In volume 2, California Practice, Condee, Probate Court Practice, Second Edition, section 1653, page 478, the text states that: “Kindred of the half blood inherit equally with those of the whole blood in the same degree,” citing section 254 of the Probate Code, and in section 1654 on page 479, Condee, supra, states: ‘ ‘ Kindred of the half blood inherit equally with those of the whole blood in the same degree. It was argued that a brother and a nephew of a deceased half *527brother are not ‘of the same degree.' This would require a forced construction for the nephew taken by representation and his inheritance is in the same degree as his uncle.
“The Probate Code excepts the equality of kindred of the half blood in those instances where the inheritance came to the decedent by descent, devise, or gift of ancestors not that of the person of the half blood. The Supreme Court has limited this type of property to apply to real property only, and only to the identical property received from the ancestor. The dictum in the Estate of Warnock applying the doctrine to personal property and holding that the estate property could be traced through transfers subsequent to inheritance was overruled.
“On the adoption of the Probate Code the words ‘in favor of those who are’ was added to the section providing that kindred of the half blood do not share in decedent’s property which came to him from an ancestor whose blood they do not share. The rule as construed is that half blood kindred not of the blood of the ancestor from whom the decedent inherited property are excluded from sharing in it in favor of both whole and half blood kindred in the same degree who are of the blood of the ancestor. Where there is no kindred of the blood of the ancestor, the whole and half blood of the decedent share equally.

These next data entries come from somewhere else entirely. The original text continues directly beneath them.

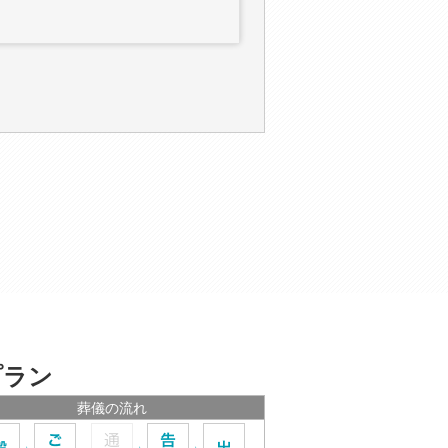
プラン
葬儀の流れ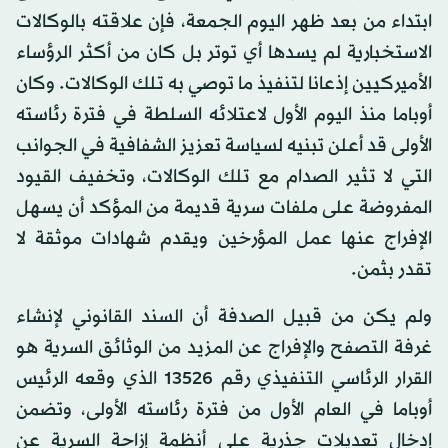
ابتداء من بعد ظهر اليوم الجمعة، فإن علاقته بالوكالات
الاستخبارية لم يسدها أي توتر بل كان من أكثر الرؤساء
الأميركيين إذعانا لتنفيذ ما توصي به تلك الوكالات. وكان
أوباما منذ اليوم الأول لاعتلائه السلطة في فترة رئاسته
الأولى قد أعلن تبنيه لسياسة تعزيز الشفافية في الجوانب
التي لا تثير الصدام مع تلك الوكالات، وتخفيف القيود
المفروضة على ملفات سرية قديمة من المؤكد أن يسهل
الإفراج عنها عمل المؤرخين ويقدم شهادات موثقة لا
تقدر بثمن.
ولم يكن من قبيل الصدفة أن السند القانوني لإنشاء
غرفة التصفح والإفراج عن المزيد من الوثائق السرية هو
القرار الرئاسي التنفيذي رقم 13526 الذي وقعه الرئيس
أوباما في العام الأول من فترة رئاسته الأولى، وتضمن
إدخال تعديلات جذرية على أنظمة إزاحة السرية عن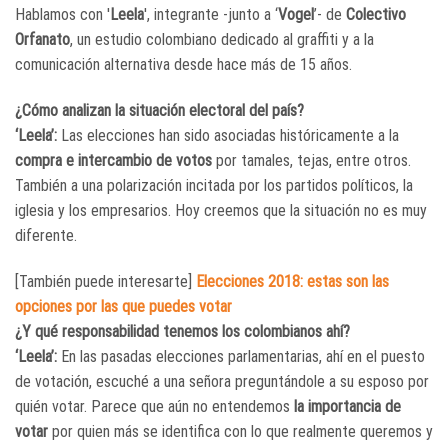
Hablamos con '
Leela
', integrante -junto a ‘
Vogel
’- de
Colectivo
Orfanato
, un estudio colombiano dedicado al graffiti y a la
comunicación alternativa desde hace más de 15 años.
¿Cómo analizan la situación electoral del país?
‘Leela’:
Las elecciones han sido asociadas históricamente a la
compra e intercambio de votos
por tamales, tejas, entre otros.
También a una polarización incitada por los partidos políticos, la
iglesia y los empresarios. Hoy creemos que la situación no es muy
diferente.
[También puede interesarte]
Elecciones 2018: estas son las
opciones por las que puedes votar
¿Y qué responsabilidad tenemos los colombianos ahí?
‘Leela’:
En las pasadas elecciones parlamentarias, ahí en el puesto
de votación, escuché a una señora preguntándole a su esposo por
quién votar. Parece que aún no entendemos
la importancia de
votar
por quien más se identifica con lo que realmente queremos y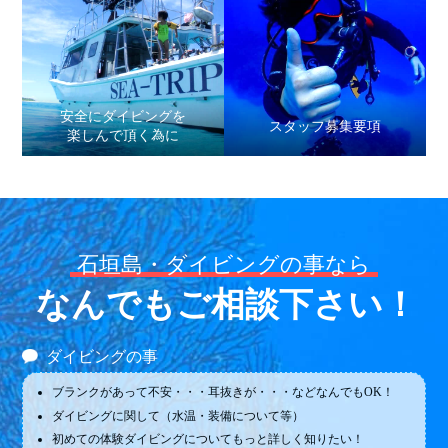
安全にダイビングを
スタッフ募集要項
楽しんで頂く為に
石垣島・ダイビングの事なら
なんでもご相談下さい！
ダイビングの事
ブランクがあって不安・・・耳抜きが・・・などなんでもOK！
ダイビングに関して（水温・装備について等）
初めての体験ダイビングについてもっと詳しく知りたい！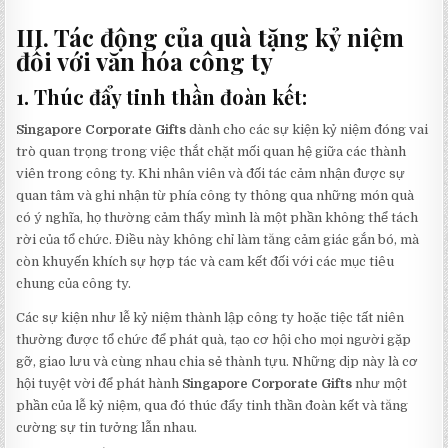
III. Tác động của quà tặng kỷ niệm
đối với văn hóa công ty
1. Thúc đẩy tinh thần đoàn kết:
Singapore Corporate Gifts
dành cho các sự kiện kỷ niệm đóng vai
trò quan trọng trong việc thắt chặt mối quan hệ giữa các thành
viên trong công ty. Khi nhân viên và đối tác cảm nhận được sự
quan tâm và ghi nhận từ phía công ty thông qua những món quà
có ý nghĩa, họ thường cảm thấy mình là một phần không thể tách
rời của tổ chức. Điều này không chỉ làm tăng cảm giác gắn bó, mà
còn khuyến khích sự hợp tác và cam kết đối với các mục tiêu
chung của công ty.
Các sự kiện như lễ kỷ niệm thành lập công ty hoặc tiệc tất niên
thường được tổ chức để phát quà, tạo cơ hội cho mọi người gặp
gỡ, giao lưu và cùng nhau chia sẻ thành tựu. Những dịp này là cơ
hội tuyệt vời để phát hành
Singapore Corporate Gifts
như một
phần của lễ kỷ niệm, qua đó thúc đẩy tinh thần đoàn kết và tăng
cường sự tin tưởng lẫn nhau.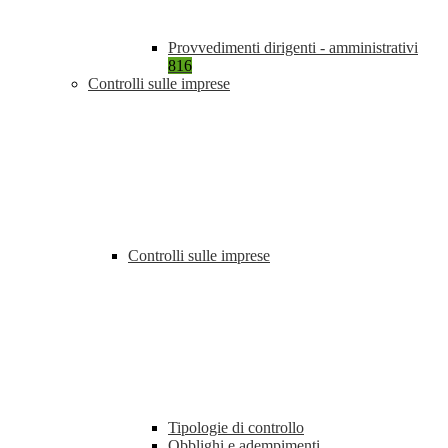
Provvedimenti dirigenti - amministrativi
816
Controlli sulle imprese
Controlli sulle imprese
Tipologie di controllo
Obblighi e adempimenti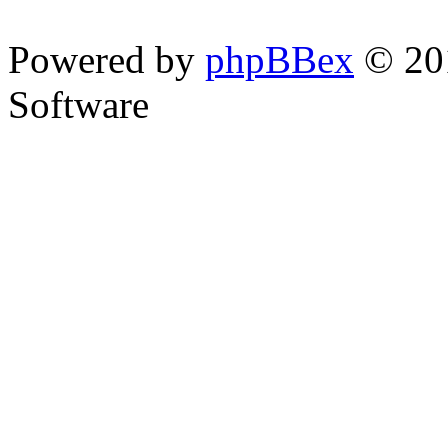
Powered by
phpBBex
© 20
Software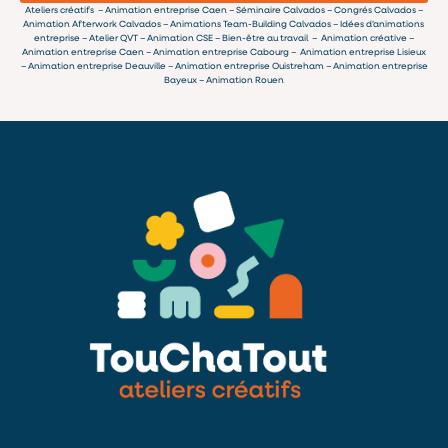
Ateliers créatifs – Animation entreprise Caen – Séminaire Calvados – Congrés Calvados –
Animation Afterwork Calvados – Animations Team-Building Calvados – Idées d’animations
entreprise – Atelier QVT – Animation CSE – Bien-être au travail – Animation créative –
Animation entreprise Caen – Animation entreprise Cabourg – Animation entreprise Lisieux
– Animation entreprise Deauville – Animation entreprise Ouistreham – Animation entreprise
Bayeux – Animation Rouen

“Our statute concerning inheritance of those of the half blood is based on the doctrine of ‘ancestral estates’ which was known to the common law and to the legislators of 1850 when it was adopted in California. Half blood kindred who are the blood of the ancestor of decedent who was the ‘last purchaser’ may not be excluded but the property must have come to decedent by either bequest or gift, and the transactions and income therefrom are included.”
In the Estate of Nidever, 181 Cal.App.2d 367, 385 [5 Cal.Rptr. 343], the court discussed inheritance by relatives of the half blood and considered Probate Code sections 254, 253, and 225. The court stated that half-sisters and half-brothers of a deceased come within the second degree of consanguinity, while children of a full brother are related to decedent in the third degree. It holds that degree is thus determined by generation, not relationship of the whole or half blood.
The other contention of appellants that, as only one of the 21 cousins of the half blood filed a claim in the proceeding, the court could not allow recovery by the 20 who did not directly participate is wholly without foundation. The court *528acquired jurisdiction of the proceedings to determine heirship upon proof of service of notice. (Estate of Sutro, 143 Cal. 487 [77 P. 402] ; Edlund v. Superior Court, 209 Cal. 690 [289 P. 841].)
An heirship proceeding is in rem, and, if the statutory notice is given, the court acquires jurisdiction over all persons for the purpose of determining their rights in the estate. (Estate of Badovich, 48 Cal.2d 116, 121 [308 P.2d 14].)
The order is affirmed.
Stone, J., and Gargano, J., concurred.
A petition for a rehearing was denied January 25, 1967, and appellants’ petition for a hearing by the Supreme Court was denied February 21, 1967.